I love the silken coverlet. It hints at wealth and royal status. Smothered is a strong verb. The contrast between the violent message and the whispered tone catches my attention. What secret? Why does he want to know it so badly?
“‘Tatiana awoke from her dream to find herself cowering beneath her velvet bed curtains as pale sunlight filtered through the lead-paned windows of the castle.’”
Love the pale sunlight! Love the lead-paned windows!
“Stop,” Nannerl says.
“Stop,” Marcy agrees.
Stop?
“Dream,” they say together.
“The worst of all openings is beginning with a dream,” says Marcy.
“Other people’s dreams are inherently uninteresting,” says Nannerl. “If you want to bore someone at a party, start telling them your dreams.”
But one of my favorite books ever, Rebecca by Daphne du Maurier, begins with one of the best lines ever: “Last night I dreamt I went to Manderley again.” It’s true Daphne du Maurier doesn’t trick the reader into thinking the opening dream sequence is really happening, but she still starts with a dream. Would these two agents reject Rebecca, too?
The library lady is already starting to read the next submission. Guess what? It starts with a dream. And so do the two submissions after that! The audience actually starts laughing on the fourth one when the library lady reads the line “Jacob awoke, heart pounding, from his dream.”

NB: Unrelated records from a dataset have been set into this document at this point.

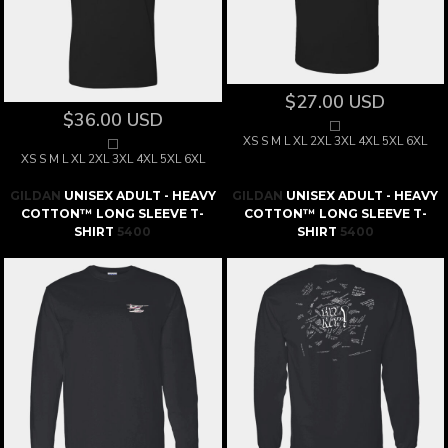
$27.00
USD
$36.00
USD
XS S M L XL 2XL 3XL 4XL 5XL 6XL
XS S M L XL 2XL 3XL 4XL 5XL 6XL
GILDAN
UNISEX ADULT - HEAVY
GILDAN
UNISEX ADULT - HEAVY
COTTON™ LONG SLEEVE T-
COTTON™ LONG SLEEVE T-
SHIRT
5400
SHIRT
5400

Would I feel even worse if I were this fourth dream-beginning author? Or was it worse to be me, sitting there like a happy idiot, still hoping they’d praise my voice, my dramatic timing, my ability to create an instant rapport with the reader?
I’m glad I didn’t bring Kylee with me. I fee
l hurt not only on my behalf but on hers, too, as if she had just been mocked for being dumb enough to think my writing was good, dumb enough to believe in me.
I should leave. Once two agents with a combined eighteen years of experience destroy your dream, why stay? But I don’t want to call attention to my flaming cheeks and trembling lips, signaling to everyone around me that I was one of the capital-C Clueless authors who thought it was a brilliant idea to start a story with a dream.
Just then Marcy and Nannerl finish rejecting the next submission, and the library lady says, “Let’s take a ten-minute break—we have some cookies and lemonade set up for you in the lobby—and we’ll reconvene at two-thirty.”
I do not plan to reconvene.
I plan to go home and put Tatiana and Ingvar into the shredder my mother keeps for bank statements and tax stuff. No, I’ll burn them in the fireplace. Ours has a gas-insert thing, but it still burns with a real flame.
And I do not want any cookies and lemonade.
I’m in the lobby, shoving my arms into my jacket sleeves and strapping on my bike helmet when Nannerl, the agent with the glasses and spiky hair, the one who said, “If you want to bore someone at a party, start telling them your dreams,” comes up to me.
“Are you all right?” she asks.
I feel as if she just ran over my newborn kitten with a twenty-ton trash truck, scraped the kitten’s last bits of blood-spattered fur off her huge studded tires, and then asked me, “Is everything okay?”
But her voice is kind, and I’m already three-quarters of the way to blubbering, so now I’m all the way there, and tears are spilling out of my eyes and running down my face.
“Which one was yours?” she asks gently.
“The first dream one.”
“Oh.” It’s clear she’s not quite sure what to say now. “I’m sorry … I have to say, Marcy and I didn’t expect to be critiquing anybody your age. This program was targeted to serious writers who are ready to seek publication.”
But that is me! I’m a serious writer! I’m seeking publication harder than anyone!